(Stored data entries)
* * *

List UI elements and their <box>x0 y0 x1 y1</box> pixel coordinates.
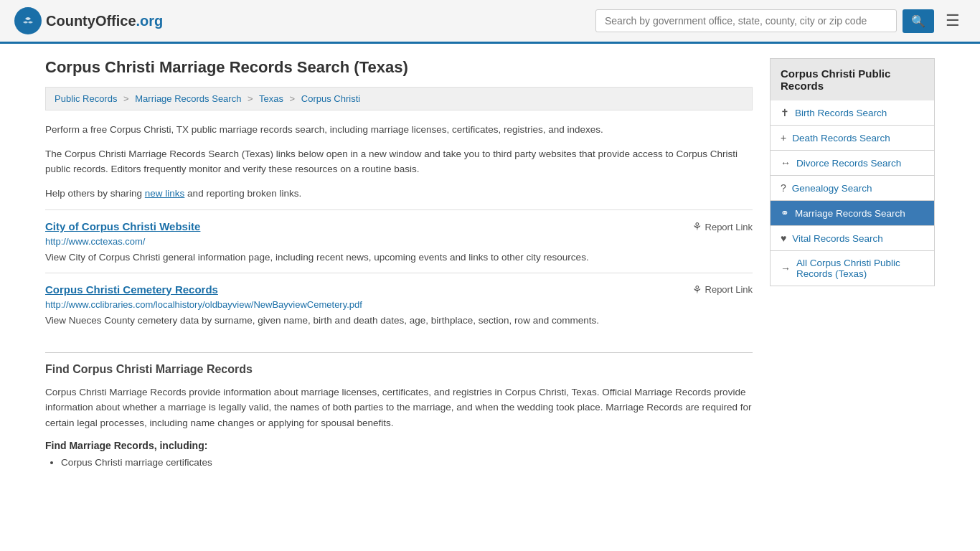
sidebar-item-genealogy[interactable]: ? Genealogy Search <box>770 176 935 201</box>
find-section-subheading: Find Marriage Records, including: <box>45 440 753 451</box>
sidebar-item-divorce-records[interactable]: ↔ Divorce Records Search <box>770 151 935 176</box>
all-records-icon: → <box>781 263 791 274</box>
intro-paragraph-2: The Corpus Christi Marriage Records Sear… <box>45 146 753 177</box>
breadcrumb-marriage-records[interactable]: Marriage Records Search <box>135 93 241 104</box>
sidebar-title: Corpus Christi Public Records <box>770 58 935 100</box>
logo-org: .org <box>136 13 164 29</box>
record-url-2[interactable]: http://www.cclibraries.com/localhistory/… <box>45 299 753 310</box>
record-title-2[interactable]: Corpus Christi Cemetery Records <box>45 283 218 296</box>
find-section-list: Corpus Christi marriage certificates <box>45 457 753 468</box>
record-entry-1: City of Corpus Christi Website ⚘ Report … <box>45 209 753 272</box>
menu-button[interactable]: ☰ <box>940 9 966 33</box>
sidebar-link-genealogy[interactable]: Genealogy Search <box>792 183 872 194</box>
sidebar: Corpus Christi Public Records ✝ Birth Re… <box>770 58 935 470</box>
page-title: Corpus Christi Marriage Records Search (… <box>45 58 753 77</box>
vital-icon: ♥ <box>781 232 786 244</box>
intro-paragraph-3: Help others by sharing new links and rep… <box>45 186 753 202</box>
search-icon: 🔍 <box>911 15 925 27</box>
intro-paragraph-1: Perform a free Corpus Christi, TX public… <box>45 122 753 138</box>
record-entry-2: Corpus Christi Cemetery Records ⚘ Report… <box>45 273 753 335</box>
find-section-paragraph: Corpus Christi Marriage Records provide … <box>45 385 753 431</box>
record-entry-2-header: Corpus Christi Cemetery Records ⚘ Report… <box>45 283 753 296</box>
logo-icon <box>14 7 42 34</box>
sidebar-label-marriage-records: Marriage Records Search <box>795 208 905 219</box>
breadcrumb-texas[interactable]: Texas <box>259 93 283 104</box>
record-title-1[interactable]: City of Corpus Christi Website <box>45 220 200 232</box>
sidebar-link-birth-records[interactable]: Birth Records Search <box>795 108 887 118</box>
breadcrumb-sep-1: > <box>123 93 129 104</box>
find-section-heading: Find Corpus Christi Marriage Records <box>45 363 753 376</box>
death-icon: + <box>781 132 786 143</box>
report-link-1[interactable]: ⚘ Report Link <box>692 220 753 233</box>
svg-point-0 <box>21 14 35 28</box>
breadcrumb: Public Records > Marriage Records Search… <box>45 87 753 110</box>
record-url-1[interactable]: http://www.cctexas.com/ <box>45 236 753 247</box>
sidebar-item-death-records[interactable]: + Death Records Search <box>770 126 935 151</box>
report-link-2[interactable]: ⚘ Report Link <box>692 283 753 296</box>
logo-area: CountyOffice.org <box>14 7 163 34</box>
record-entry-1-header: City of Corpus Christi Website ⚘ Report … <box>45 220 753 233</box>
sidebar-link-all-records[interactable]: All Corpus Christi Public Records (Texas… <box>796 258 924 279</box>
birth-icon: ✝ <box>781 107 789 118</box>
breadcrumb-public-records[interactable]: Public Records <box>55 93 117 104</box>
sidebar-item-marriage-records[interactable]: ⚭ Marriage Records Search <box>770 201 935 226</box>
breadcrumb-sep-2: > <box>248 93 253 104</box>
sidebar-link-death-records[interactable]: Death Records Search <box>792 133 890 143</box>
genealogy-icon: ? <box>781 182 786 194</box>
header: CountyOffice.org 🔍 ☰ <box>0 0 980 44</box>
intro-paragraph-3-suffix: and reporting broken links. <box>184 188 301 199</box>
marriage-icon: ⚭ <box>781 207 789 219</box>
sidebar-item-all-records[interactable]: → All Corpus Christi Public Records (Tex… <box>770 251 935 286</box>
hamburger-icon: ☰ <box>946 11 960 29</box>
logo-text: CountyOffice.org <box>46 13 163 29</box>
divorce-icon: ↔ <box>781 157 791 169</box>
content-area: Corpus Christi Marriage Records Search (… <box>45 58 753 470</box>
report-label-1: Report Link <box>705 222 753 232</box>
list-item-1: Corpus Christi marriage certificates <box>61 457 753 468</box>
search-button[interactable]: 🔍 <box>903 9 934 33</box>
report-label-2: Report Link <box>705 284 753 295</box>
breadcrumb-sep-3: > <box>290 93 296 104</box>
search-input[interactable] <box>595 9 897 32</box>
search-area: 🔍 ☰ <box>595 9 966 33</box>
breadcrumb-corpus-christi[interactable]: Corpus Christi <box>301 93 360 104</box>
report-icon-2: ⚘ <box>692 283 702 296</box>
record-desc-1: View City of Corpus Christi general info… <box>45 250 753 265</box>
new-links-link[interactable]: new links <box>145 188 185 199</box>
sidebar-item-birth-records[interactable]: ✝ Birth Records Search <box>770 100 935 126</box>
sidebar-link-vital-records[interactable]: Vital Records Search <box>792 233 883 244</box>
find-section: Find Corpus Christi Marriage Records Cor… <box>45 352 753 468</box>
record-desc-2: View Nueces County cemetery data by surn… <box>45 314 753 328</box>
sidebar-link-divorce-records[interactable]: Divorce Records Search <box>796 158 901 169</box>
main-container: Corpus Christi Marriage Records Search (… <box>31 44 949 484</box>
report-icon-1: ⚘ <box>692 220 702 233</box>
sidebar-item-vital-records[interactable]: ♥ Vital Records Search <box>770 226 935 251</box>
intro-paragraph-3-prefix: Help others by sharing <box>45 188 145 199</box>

* * *

Task to complete:
Would you return the data above exactly as written, minus the images?

Your solution:
List UI elements and their <box>x0 y0 x1 y1</box> pixel coordinates.
sidebar-item-genealogy[interactable]: ? Genealogy Search <box>770 176 935 201</box>
find-section-subheading: Find Marriage Records, including: <box>45 440 753 451</box>
sidebar-item-divorce-records[interactable]: ↔ Divorce Records Search <box>770 151 935 176</box>
all-records-icon: → <box>781 263 791 274</box>
intro-paragraph-2: The Corpus Christi Marriage Records Sear… <box>45 146 753 177</box>
breadcrumb-marriage-records[interactable]: Marriage Records Search <box>135 93 241 104</box>
sidebar-title: Corpus Christi Public Records <box>770 58 935 100</box>
logo-org: .org <box>136 13 164 29</box>
record-url-2[interactable]: http://www.cclibraries.com/localhistory/… <box>45 299 753 310</box>
record-title-2[interactable]: Corpus Christi Cemetery Records <box>45 283 218 296</box>
find-section-list: Corpus Christi marriage certificates <box>45 457 753 468</box>
record-entry-1: City of Corpus Christi Website ⚘ Report … <box>45 209 753 272</box>
menu-button[interactable]: ☰ <box>940 9 966 33</box>
sidebar-link-genealogy[interactable]: Genealogy Search <box>792 183 872 194</box>
sidebar: Corpus Christi Public Records ✝ Birth Re… <box>770 58 935 470</box>
page-title: Corpus Christi Marriage Records Search (… <box>45 58 753 77</box>
vital-icon: ♥ <box>781 232 786 244</box>
intro-paragraph-3: Help others by sharing new links and rep… <box>45 186 753 202</box>
search-icon: 🔍 <box>911 15 925 27</box>
intro-paragraph-1: Perform a free Corpus Christi, TX public… <box>45 122 753 138</box>
record-entry-2: Corpus Christi Cemetery Records ⚘ Report… <box>45 273 753 335</box>
find-section-paragraph: Corpus Christi Marriage Records provide … <box>45 385 753 431</box>
record-entry-2-header: Corpus Christi Cemetery Records ⚘ Report… <box>45 283 753 296</box>
logo-icon <box>14 7 42 34</box>
sidebar-label-marriage-records: Marriage Records Search <box>795 208 905 219</box>
breadcrumb-texas[interactable]: Texas <box>259 93 283 104</box>
record-title-1[interactable]: City of Corpus Christi Website <box>45 220 200 232</box>
sidebar-link-birth-records[interactable]: Birth Records Search <box>795 108 887 118</box>
breadcrumb-sep-1: > <box>123 93 129 104</box>
find-section-heading: Find Corpus Christi Marriage Records <box>45 363 753 376</box>
death-icon: + <box>781 132 786 143</box>
report-link-1[interactable]: ⚘ Report Link <box>692 220 753 233</box>
svg-point-0 <box>21 14 35 28</box>
breadcrumb: Public Records > Marriage Records Search… <box>45 87 753 110</box>
record-url-1[interactable]: http://www.cctexas.com/ <box>45 236 753 247</box>
sidebar-item-death-records[interactable]: + Death Records Search <box>770 126 935 151</box>
report-link-2[interactable]: ⚘ Report Link <box>692 283 753 296</box>
logo-area: CountyOffice.org <box>14 7 163 34</box>
record-entry-1-header: City of Corpus Christi Website ⚘ Report … <box>45 220 753 233</box>
sidebar-link-all-records[interactable]: All Corpus Christi Public Records (Texas… <box>796 258 924 279</box>
birth-icon: ✝ <box>781 107 789 118</box>
breadcrumb-public-records[interactable]: Public Records <box>55 93 117 104</box>
sidebar-item-marriage-records[interactable]: ⚭ Marriage Records Search <box>770 201 935 226</box>
breadcrumb-sep-2: > <box>248 93 253 104</box>
sidebar-link-death-records[interactable]: Death Records Search <box>792 133 890 143</box>
genealogy-icon: ? <box>781 182 786 194</box>
header: CountyOffice.org 🔍 ☰ <box>0 0 980 44</box>
intro-paragraph-3-suffix: and reporting broken links. <box>184 188 301 199</box>
marriage-icon: ⚭ <box>781 207 789 219</box>
sidebar-item-all-records[interactable]: → All Corpus Christi Public Records (Tex… <box>770 251 935 286</box>
hamburger-icon: ☰ <box>946 11 960 29</box>
logo-text: CountyOffice.org <box>46 13 163 29</box>
divorce-icon: ↔ <box>781 157 791 169</box>
content-area: Corpus Christi Marriage Records Search (… <box>45 58 753 470</box>
report-label-1: Report Link <box>705 222 753 232</box>
list-item-1: Corpus Christi marriage certificates <box>61 457 753 468</box>
search-button[interactable]: 🔍 <box>903 9 934 33</box>
report-label-2: Report Link <box>705 284 753 295</box>
breadcrumb-sep-3: > <box>290 93 296 104</box>
search-input[interactable] <box>595 9 897 32</box>
search-area: 🔍 ☰ <box>595 9 966 33</box>
breadcrumb-corpus-christi[interactable]: Corpus Christi <box>301 93 360 104</box>
report-icon-2: ⚘ <box>692 283 702 296</box>
record-desc-1: View City of Corpus Christi general info… <box>45 250 753 265</box>
new-links-link[interactable]: new links <box>145 188 185 199</box>
sidebar-item-birth-records[interactable]: ✝ Birth Records Search <box>770 100 935 126</box>
sidebar-link-vital-records[interactable]: Vital Records Search <box>792 233 883 244</box>
find-section: Find Corpus Christi Marriage Records Cor… <box>45 352 753 468</box>
record-desc-2: View Nueces County cemetery data by surn… <box>45 314 753 328</box>
sidebar-link-divorce-records[interactable]: Divorce Records Search <box>796 158 901 169</box>
main-container: Corpus Christi Marriage Records Search (… <box>31 44 949 484</box>
report-icon-1: ⚘ <box>692 220 702 233</box>
sidebar-item-vital-records[interactable]: ♥ Vital Records Search <box>770 226 935 251</box>
intro-paragraph-3-prefix: Help others by sharing <box>45 188 145 199</box>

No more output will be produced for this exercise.